-- Exercise --
Only the images are to be dropped; the records themselves must be repeated exactly.

-- Provided information --

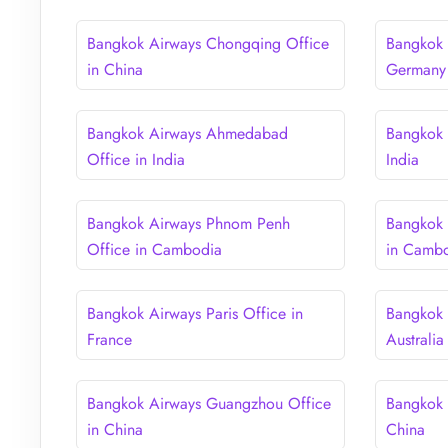
Bangkok Airways Chongqing Office
Bangkok 
in China
Germany
Bangkok Airways Ahmedabad
Bangkok 
Office in India
India
Bangkok Airways Phnom Penh
Bangkok 
Office in Cambodia
in Camb
Bangkok Airways Paris Office in
Bangkok 
France
Australia
Bangkok Airways Guangzhou Office
Bangkok 
in China
China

-- Response area --
Bangkok Airways Chongqing Office
Bangkok 
in China
Germany
Bangkok Airways Ahmedabad
Bangkok 
Office in India
India
Bangkok Airways Phnom Penh
Bangkok 
Office in Cambodia
in Camb
Bangkok Airways Paris Office in
Bangkok 
France
Australia
Bangkok Airways Guangzhou Office
Bangkok 
in China
China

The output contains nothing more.